Forecasts Offer Little Comfort to the Corn Belt
July 25, 2008
Above Normal Temps Needed in September
With the month of July winding down, the delayed corn crop has begun to enter the reproduction stage across the Corn Belt. While recent temperatures more closely resemble a normal summer pattern, corn growth remains far behind normal. Temperatures during the next two months will ultimately determine whether a portion of the U.S. crop is vulnerable to freeze damage.
The latest crop progress reports indicate that less than 40% of the corn acreage has reached the silk stage, well behind the normal 70%. For Nebraska, 46% of the crop had reached the silk stage as of July 21, compared to the five-year average of 63%. The percentage of the corn crop currently at silk stage and the five-year percentage for top corn producing states are: Iowa (14%, 53%), Illinois (55%, 85%), Indiana (38%, 67%), Ohio (31%, 54%), and Minnesota (7%, 52%).

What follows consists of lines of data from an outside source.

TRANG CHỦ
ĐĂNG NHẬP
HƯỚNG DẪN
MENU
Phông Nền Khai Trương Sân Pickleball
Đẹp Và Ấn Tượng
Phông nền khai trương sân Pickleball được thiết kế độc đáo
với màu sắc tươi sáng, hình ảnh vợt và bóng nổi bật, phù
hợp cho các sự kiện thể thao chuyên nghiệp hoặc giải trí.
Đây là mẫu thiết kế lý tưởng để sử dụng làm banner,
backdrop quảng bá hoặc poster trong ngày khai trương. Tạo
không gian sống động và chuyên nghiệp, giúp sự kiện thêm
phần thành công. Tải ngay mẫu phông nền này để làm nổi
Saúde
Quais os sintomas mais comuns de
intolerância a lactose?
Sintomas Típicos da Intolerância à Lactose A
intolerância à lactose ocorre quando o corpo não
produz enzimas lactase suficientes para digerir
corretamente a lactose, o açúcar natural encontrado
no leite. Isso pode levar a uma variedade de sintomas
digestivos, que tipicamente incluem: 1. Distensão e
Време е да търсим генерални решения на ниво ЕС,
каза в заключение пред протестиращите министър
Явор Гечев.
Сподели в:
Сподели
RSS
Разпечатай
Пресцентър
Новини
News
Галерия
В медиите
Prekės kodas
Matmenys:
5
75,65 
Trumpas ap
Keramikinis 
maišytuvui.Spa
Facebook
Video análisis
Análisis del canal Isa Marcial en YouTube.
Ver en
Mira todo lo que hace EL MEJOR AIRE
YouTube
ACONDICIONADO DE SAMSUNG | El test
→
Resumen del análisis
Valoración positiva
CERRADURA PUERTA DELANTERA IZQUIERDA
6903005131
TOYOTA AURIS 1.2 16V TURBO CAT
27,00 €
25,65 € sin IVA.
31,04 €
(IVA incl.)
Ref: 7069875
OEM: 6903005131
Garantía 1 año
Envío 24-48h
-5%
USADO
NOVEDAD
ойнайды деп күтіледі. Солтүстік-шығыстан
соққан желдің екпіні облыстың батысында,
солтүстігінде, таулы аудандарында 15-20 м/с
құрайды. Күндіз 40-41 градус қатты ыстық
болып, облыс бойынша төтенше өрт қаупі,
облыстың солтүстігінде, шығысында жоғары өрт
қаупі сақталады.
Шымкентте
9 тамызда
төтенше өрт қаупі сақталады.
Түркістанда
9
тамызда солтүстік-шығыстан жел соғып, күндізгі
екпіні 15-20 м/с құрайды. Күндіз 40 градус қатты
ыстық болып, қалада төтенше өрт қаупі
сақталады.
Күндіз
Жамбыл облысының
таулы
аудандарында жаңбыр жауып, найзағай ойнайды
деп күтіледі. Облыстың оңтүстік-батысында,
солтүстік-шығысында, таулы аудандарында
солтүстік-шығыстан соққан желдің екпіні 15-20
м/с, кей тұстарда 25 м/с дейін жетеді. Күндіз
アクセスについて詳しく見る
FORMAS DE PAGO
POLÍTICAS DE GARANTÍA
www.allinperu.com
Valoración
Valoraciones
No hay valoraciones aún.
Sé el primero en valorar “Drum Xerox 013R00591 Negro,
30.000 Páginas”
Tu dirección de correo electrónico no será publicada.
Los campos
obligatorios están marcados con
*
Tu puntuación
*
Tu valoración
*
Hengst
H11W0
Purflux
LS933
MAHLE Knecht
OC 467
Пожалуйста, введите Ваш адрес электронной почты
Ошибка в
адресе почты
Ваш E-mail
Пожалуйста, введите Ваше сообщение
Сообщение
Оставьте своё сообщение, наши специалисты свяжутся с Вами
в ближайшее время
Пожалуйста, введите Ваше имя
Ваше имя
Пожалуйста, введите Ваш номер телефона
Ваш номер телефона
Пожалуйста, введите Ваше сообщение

In a normal year it takes seven to eight weeks from the onset of the silk stage to reach the 50% black layer stage, or the point where the crop is safe from freeze damage. If this ratio is projected forward, up to 30% of the Iowa, Minnesota, and Wisconsin corn acreage will not mature before October. In simple terms, temperatures during September will need to resemble normal August temperatures to significantly reduce this freeze risk.
The second issue coming up for the corn crop in the next two months will be the overall precipitation pattern across the Corn Belt. Dryness has begun to stress crops along the southern periphery of the central Corn Belt. Portions of Arkansas, Kentucky, Tennessee, southern Ohio, southern Indiana, southern Illinois, southeastern Missouri, northwestern Kansas, and southwestern Nebraska have all reported a significant dry trend during the past three weeks.
Temperatures haven't been an issue in terms of corn pollination at this point of the season, but the gradual dryness could have an impact on grain fill if the present trend continues into August. With this in mind, lets take a look at several variables which will likely play a critical role in the overall production potential of this year's corn crop.
The latest 30-day outlook by the Climate Prediction Center for the month of August (Figure 1) indicates that an area covering eastern Nebraska and Kansas, Iowa, Illinois, Missouri, most of Indiana, southern Minnesota and Wisconsin, northern Kentucky, and southwestern Ohio has a tendency toward below normal temperatures. This tendency disappears in the August - October forecast (Figure 2).
If this forecast proves true, then the corn crop will fall even further behind and freeze vulnerability will increase. If average temperature departures are greater than 2 F below normal, September temperatures across the central and northern Corn Belt may need to resemble normal August temperatures to insure the crop escapes frost.
The latest 30-day outlook for the month of August doesn't indicate any significant tendency across the Corn Belt, with all areas indicated as having equal chances of above normal, normal, or below normal precipitation (Figure 3). However, the 90-day outlook for August-October indicates that an area from the desert southwest northeast through Colorado and into Wyoming and western Nebraska has a tendency toward above normal moisture (Figure 4). No tendency was indicated for the rest of the Corn Belt.
The southwestern monsoon season has begun earlier than normal this year and has been stronger than normal. Looking at the 90-day outlook map, it appears that the forecast expects the monsoon moisture feed to continue into September. If this is the case, the monsoon season would last much longer than normal.
If this occurs, western Nebraska could see additional relief from its prolonged drought. Wetter than normal surface conditions going into the winter freeze would reduce wind erosion and increase the percentage of snow that would be available for runoff in the mountain regions next spring.
Jet Stream Pattern
The average jet stream position during the past three weeks places the mean storm track across the Dakotas eastward through the mid-Atlantic states. Nebraska has been on the northern fringe of the upper air high pressure situated over the south-central Rockies. This high pressure has meandered eastward on occasion, resulting in brief periods of above normal temperatures across the central and eastern Corn Belt. Intense heat has been confined to the southern High Plains region.
Upper air lows have moved along the periphery of the upper air ridge about once a week, bringing heavy moisture to the Dakotas eastward into the Great Lakes region. As these lows move eastward, the upper air ridge is pushed back toward the southwest, allowing for low intensification over the Great Lakes. When these lows intensify, cooler than normal temperatures are funneling as far southward as Kentucky and Tennessee.
Although these cold outbreaks are short-lived, they present an ominous sign toward the potential for more significant cold air as we approach the end of August. In fact, if this pattern continues through August, the upper Midwest, including Minnesota, Wisconsin, and northern Iowa, is likely to have an earlier than normal freeze.
Cold air is already beginning to pool in the extreme northern Hudson Bay region, with low temperatures flirting with the freezing mark. If this trend continues and extends southward, it will be an even stronger indicator of an early freeze.